I have put the disappointment of Rosemary’s visit behind me.

But now Miriam is gone …

I could not – and still cannot – bring myself to write about Phil. Sometimes even Ada’s glorious playing overwhelms me and I need to contrive a visit downtown or an urgent task at the furthest extent of the garden.

Miriam knew this, and many other things beside. She would say nothing, but was always there when I returned: faithful, practical, discreet. Such words to describe a life lived for others seem so paltry, so insufficient. Maybe her best legacy is simply Ada herself.

* * *

The doctor was the same one who had delivered me and attended Master Phil, but he was kinder to me this time and put his hand on my shoulder. Master put his hand on my shoulder as well. The doctor leant over my mother’s tiny body and brushed his fingers over her face, closing her eyes. He pulled a white sheet that Madam had given him over her face. Mama had gone. I pray there is a place in heaven where Mama will see Master Phil and walk alongside him like I once did.

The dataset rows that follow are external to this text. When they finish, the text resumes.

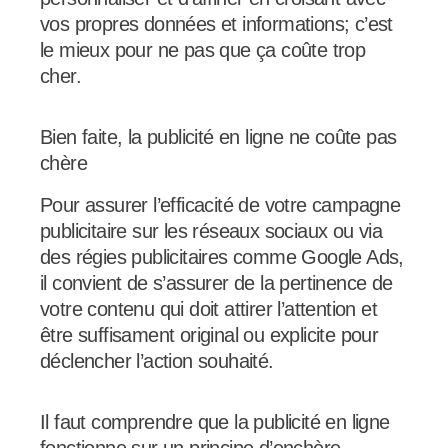
vos propres données et informations; c’est
le mieux pour ne pas que ça coûte trop
cher.
Bien faite, la publicité en ligne ne coûte pas
chère
Pour assurer l’efficacité de votre campagne
publicitaire sur les réseaux sociaux ou via
des régies publicitaires comme Google Ads,
il convient de s’assurer de la pertinence de
votre contenu qui doit attirer l’attention et
être suffisament original ou explicite pour
déclencher l’action souhaité.
Il faut comprendre que la publicité en ligne
fonctionne sur un principe d’enchère.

Madam took me in her arms and hugged me against her. Her cheeks were wet. She smelled of flowers, not the strong flowers I was used to in our Cradock garden, but gentler ones, maybe like those she’d known from across the sea, those that grew in songs I’d played on the piano as a child. Lilac, primrose …

* * *

It was just as well that Madam didn’t come to Mama’s funeral, because KwaZakhele was not a place for a lady like her and in any case Master said no.

‘I won’t allow it, Cathleen,’ I heard him say as I listened in the corridor through the crack of the door. ‘It’s not safe. And remember, my dear, these people have their own beliefs at a time like this.’

‘But Ada knows none of that,’ broke in Madam in a low voice. ‘Why, she’s taken on our values, our beliefs.’ She stopped and then went on, ‘Have we been wrong to encourage that?’

I peered past the door hinge. Was this another one of those times when I couldn’t understand what Madam was saying? Another time like the one when she said the school was deaf? Master Phil had later explained to me that this was a way of saying that something would never be allowed. At the time, I didn’t tell him that it was my schooling alongside him and Miss Rose at the town school that would never be allowed.